Amazon is introducing a cloud service called Bedrock that developers can use to enhance their software with artificial intelligence systems that can generate text, similar to the engine behind the popular Microsoft-backed OpenAI-powered chatbot ChatGPT.

The ad indicates that the largest provider of cloud infrastructure will not leave a hot growth area to challenges like Google and Microsoft, which have started to offer developers great language models that they can take advantage of. Broadly speaking, large language models are artificial intelligence programs trained on large amounts of data that can compose human-like text in response to prompts that people type.

Through its Bedrock generative artificial intelligence service, Amazon Web Services will offer access to its own proprietary language models called Titan, as well as language models from Google-backed startups AI21 and Anthropic, and a model for turning text into images from startup Stability AI. . A Titan model can generate text for blog posts, emails, or other documents. The other can help with search and customization.

“Most companies want to use these great language models, but the really good ones take billions of dollars to train and many years, and most companies don’t want to go through that,” said Amazon CEO Andy Jassy, ​​on CNBC.squawk boxThursday. “So what they want to do is build off of a foundational model that’s already great and great and then have the ability to customize it for their own purposes. And that’s what Bedrock is.”

The Bedrock initiative comes a month after OpenAI announced GPT-4, a great language model that powers ChatGPT, a chatbot that went viral after its launch in November. The most formidable competition for Amazon’s AWS business comes from Microsoft, which has billions invested on OpenAI and provides computing power to the startup through its Azure cloud.

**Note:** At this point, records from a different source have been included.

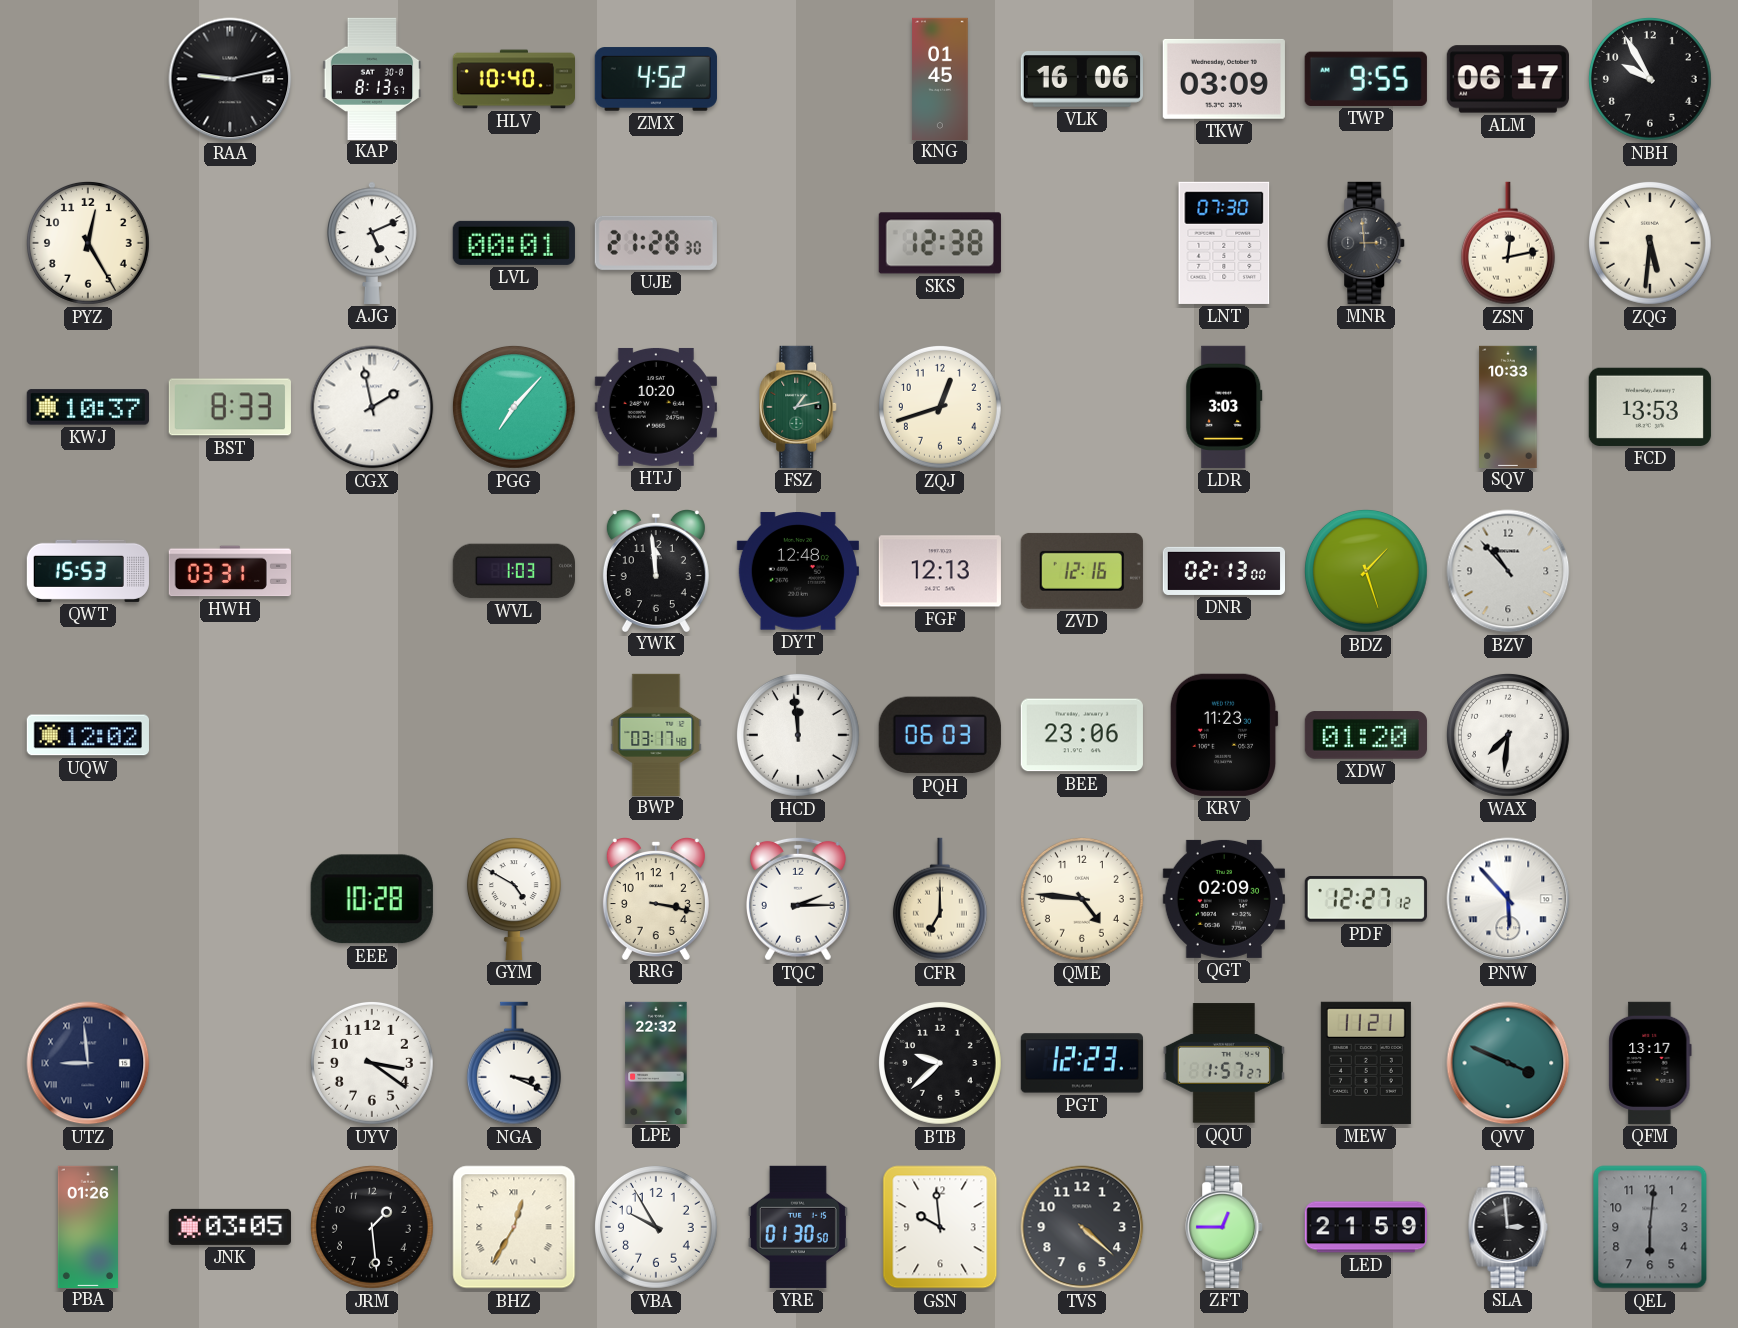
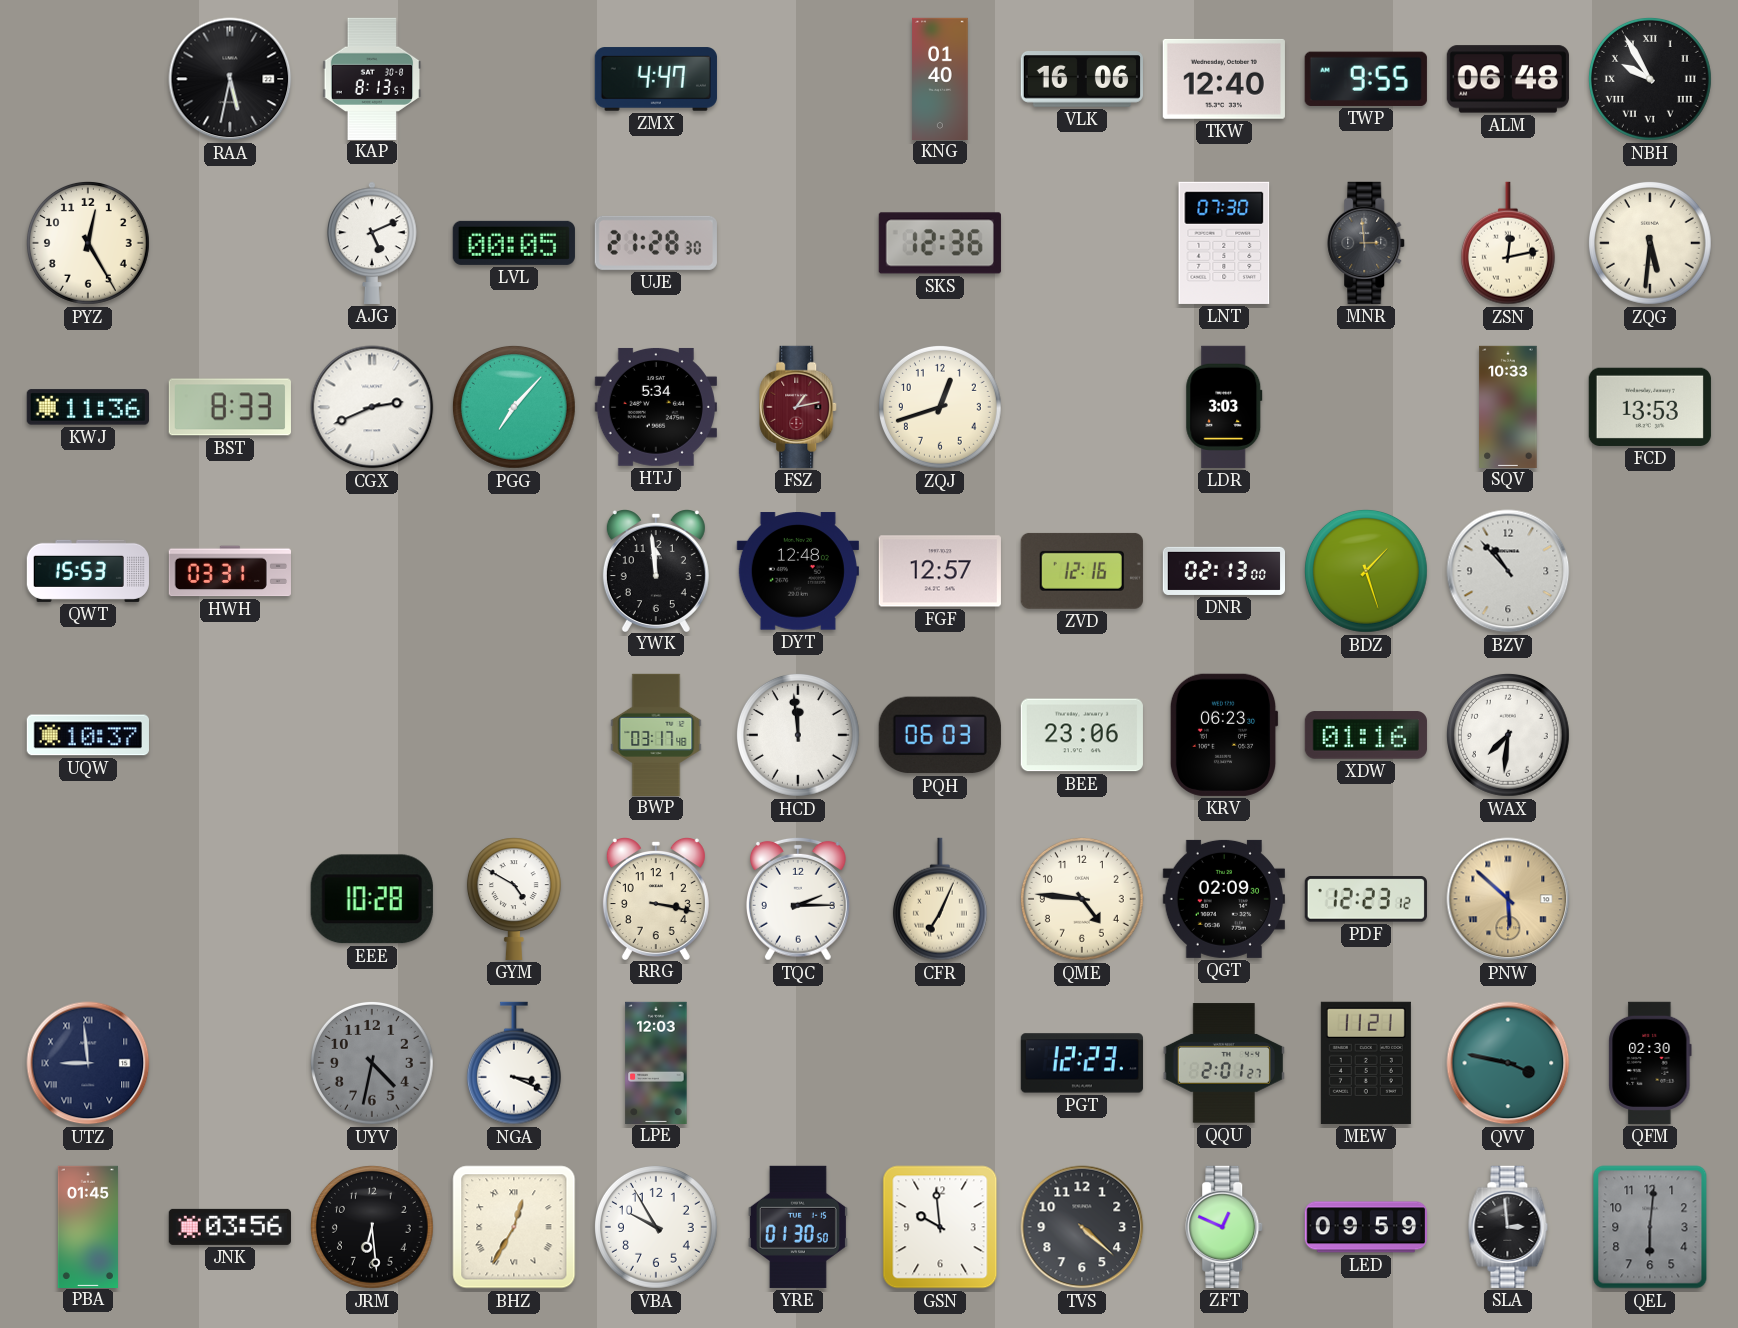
RAA: 9:13 -> 5:32
HLV: 10:40 -> none
ZMX: 4:52 -> 4:47
KNG: 01:45 -> 01:40
TKW: 03:09 -> 12:40
ALM: 06:17 -> 06:48
NBH numerals: Arabic -> Roman
LVL: 00:01 -> 00:05
SKS: 12:38 -> 12:36
KWJ: 10:37 -> 11:36
CGX: 1:58 -> 2:41
HTJ: 10:20 -> 5:34
FSZ dial: green -> burgundy
WVL: 1:03 -> none
FGF: 12:13 -> 12:57
UQW: 12:02 -> 10:37
KRV: 11:23 -> 06:23
XDW: 01:20 -> 01:16
CFR: 7:00 -> 7:04
PDF: 12:27 -> 12:23
PNW: 5:53 -> 5:52
PNW dial: white -> champagne
UYV: 3:21 -> 4:32
UYV dial: white -> grey
LPE: 22:32 -> 12:03
BTB: 9:38 -> none
QQU: 1:57 -> 2:01
QVV: 3:49 -> 3:47
QFM: 13:17 -> 02:30
PBA: 01:26 -> 01:45
JNK: 03:05 -> 03:56
JRM: 1:29 -> 6:29
ZFT: 12:45 -> 12:49
LED: 21:59 -> 09:59
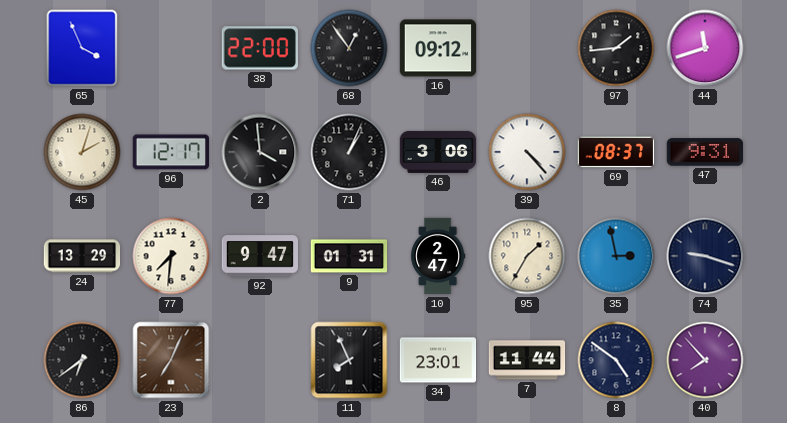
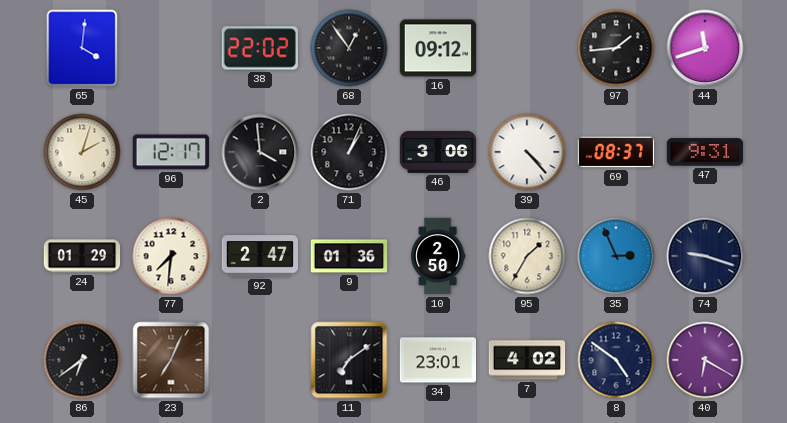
65: 3:56 -> 4:01
38: 22:00 -> 22:02
24: 13:29 -> 01:29
92: 9:47 -> 2:47
9: 01:31 -> 01:36
10: 2:47 -> 2:50
35: 2:58 -> 2:56
11: 7:56 -> 7:09
7: 11:44 -> 4:02
40: 7:53 -> 6:20
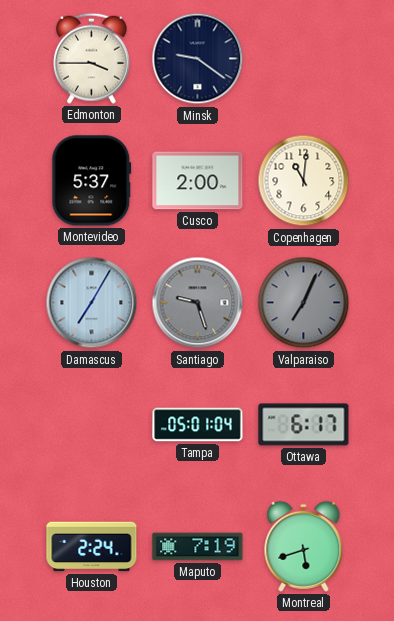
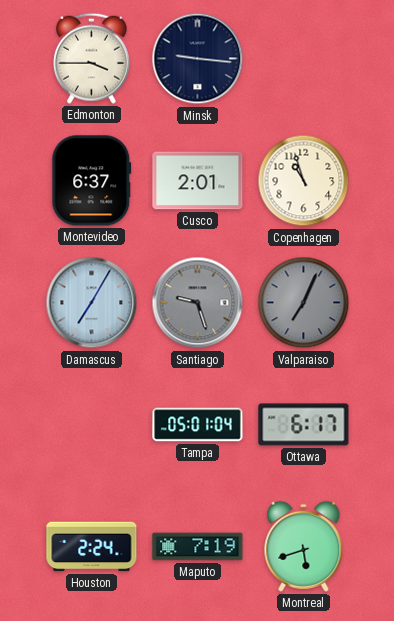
Minsk: 9:21 -> 9:16
Montevideo: 5:37 -> 6:37
Cusco: 2:00 -> 2:01
Copenhagen: 11:01 -> 10:57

People who use ChatGPT and Microsoft’s Bing chatbot based on OpenAI language models have occasionally encountered inaccurate informationdue to a behavior called hallucination, where the result may seem convincing but actually has nothing to do with the training data. Amazon is «really concerned about» accuracy and ensuring its Titan models produce high-quality responses, Bratin Saha, a vice president at AWS, told CNBC in an interview.

Customers will be able to personalize Titan models with their own data. But that data will never be used to train Titan models, ensuring that other customers, including competitors, don’t end up benefiting from that data, another vice president said.

Sivasubramanian and Saha declined to discuss the size of the Titan models or identify the data Amazon used to train them, and Saha did not describe the process Amazon followed to remove problematic parts of the model’s training data.

Amazon isn’t disclosing the cost of the Bedrock service, because it’s starting a limited preview for now. Clients can be added to a waiting list, a spokesperson said. Microsoft and OpenAI have announced pricing for using GPT-4, starting at a few cents for 1,000 «tokens,» with one token equaling about four characters of English text. Google has not released pricing for its PaLM language model.

Sivasubramanian, who has been with Amazon since the mid-2000s, said Amazon has been working on AI for more than two decades and AWS has amassed more than 100,000 AI customers. Amazon has been using an enhanced version of Titan to deliver search results through its home page, he added.

But Amazon is just one of the big companies that have rushed to bring generative AI capabilities to light after ChatGPT came along and became a hit. ExpediaHubSpot, Paylocity and Spotify are among the companies that have committed to integrating OpenAI technology.

Morgan Stanley analysts said in a note on Wednesday that, based on a February survey of CIOs, they expect AI to become a bigger part of cloud spending, with Google and Microsoft being the main beneficiaries, not Amazon.

“We always launch when things are ready, and all of these technologies are very early,” Sivasubramanian said. He said that Amazon wants to make sure Bedrock is easy to use and cost-effective, thanks to the use of custom AI processors.

C3.ai, Pegasystems, Accenture and Deloitte are among the companies hoping to use Bedrock, he wrote in a blog post.